Third Edition of the Roman Missal - / Mazur

As English-speaking Catholic parishes begin using the new translation of the Mass on the first Sunday of Advent, leading members of the hierarchy are predicting great gains for the Church.

“I have a feeling that this will be a great moment for deepening people’s liturgical piety and liturgical spirituality,” said Cardinal Raymond Burke, a member of the Vatican’s Congregation for Divine Worship, in comments to CNA.

“The prayers are much more beautiful and they carry with them a staying power,” observed Cardinal Burke.

He predicted that the newly-introduced prayers would “get people thinking about what they prayed, and taking consolation from it, and also inspiration.”

The Rome-based cardinal has been waiting until this weekend to start using the new English missal, in line with the Church in the U.S. But he offered Mass with the new texts on a recent visit to England, where many dioceses have already switched over.

“I have to say the texts are really much, much richer and much more beautiful,” concluded the cardinal, who described the previous translation as “often very bland and stripped of any richness.”

With his promulgation of a new edition of the Roman Missal in 2000, Blessed John Paul II gave the Church the opportunity to make a more faithful English translation of the Mass. The previous version had drawn criticism for its looser adaptation of the original Latin.

New York Archbishop Timothy M. Dolan, currently in Rome for his “ad limina” visit, recently used the new translation for the first time. Earlier this week he offered the freshly-translated prayers while prerecording his televised Mass for the first Sunday of Advent.

“Awesome, poetic, reverent language,” he said, summing up his impressions to CNA.

Archbishop Dolan also pointed out that the new texts spoken by the laity have changed less than those prayed by the priest.

“I found myself, personally, having to understandably go more slowly at Mass because I was having to look more closely at the text,” he recalled, “and that’s no bad thing.”

New York's archbishop said he was “praying with more reverence and intention and awe” as a result.

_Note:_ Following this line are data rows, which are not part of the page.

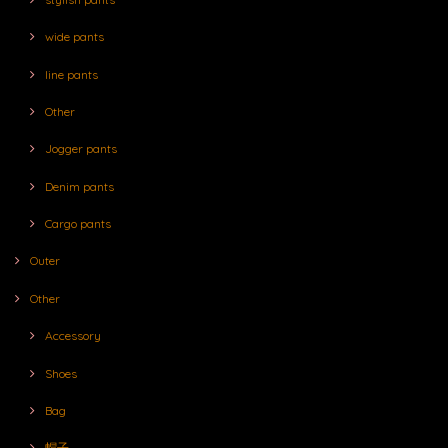
wide pants
line pants
Other
Jogger pants
Denim pants
Cargo pants
Outer
Other
Accessory
Shoes
Bag
帽子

Changes for the laity include the reply “and with your spirit” spoken to the priest, rather than the response “and also with you.” Elsewhere, the threefold “mea culpa” (my fault) returns to the Penitential Rite, and the profession of the Creed begins with “I believe” instead of “we believe.”

Australian Roman Catholics made these changes several months ago with their shift to the new English version. “We've had no mutiny or revolution in Australia yet,” said Canberra's Archbishop Mark B. Coleridge, chairman of the committee that prepared the new English lectionary.

“Predictions of chaos, and upheaval and revolution just haven’t come to pass,” he told CNA.

The archbishop added that after a “messy transition” in some places, priests and laypeople are starting to see the new language as “richer and stronger than what we have grown up with.”

He sees almost no hostility to the changes from lay Catholics, who he says are “just getting on with it.”

Among the clergy, Archbishop Coleridge has stressed the need for advance work. While the priesthood is “more than a profession,” he said, priests still have to do their “professional preparation” before Mass – because the new texts are “a different idiom.”

Priests, he cautioned, “can’t just open the book and go for it,” without the appropriate study and practice.